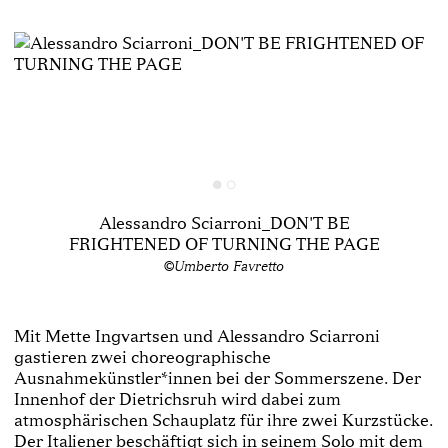
Alessandro Sciarroni_DON'T BE
FRIGHTENED OF TURNING THE PAGE
©Umberto Favretto
Mit Mette Ingvartsen und Alessandro Sciarroni
gastieren zwei choreographische
Ausnahmekünstler*innen bei der Sommerszene. Der
Innenhof der Dietrichsruh wird dabei zum
atmosphärischen Schauplatz für ihre zwei Kurzstücke.
Der Italiener beschäftigt sich in seinem Solo mit dem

▶ [Task brief]: Retype exactly, and only, the lines from the line holding "Mit Mette Ingvartsen und Alessandro Sciarroni" through the last line of the data; both of those lines count.

▶ [Output]:
Mit Mette Ingvartsen und Alessandro Sciarroni
gastieren zwei choreographische
Ausnahmekünstler*innen bei der Sommerszene. Der
Innenhof der Dietrichsruh wird dabei zum
atmosphärischen Schauplatz für ihre zwei Kurzstücke.
Der Italiener beschäftigt sich in seinem Solo mit dem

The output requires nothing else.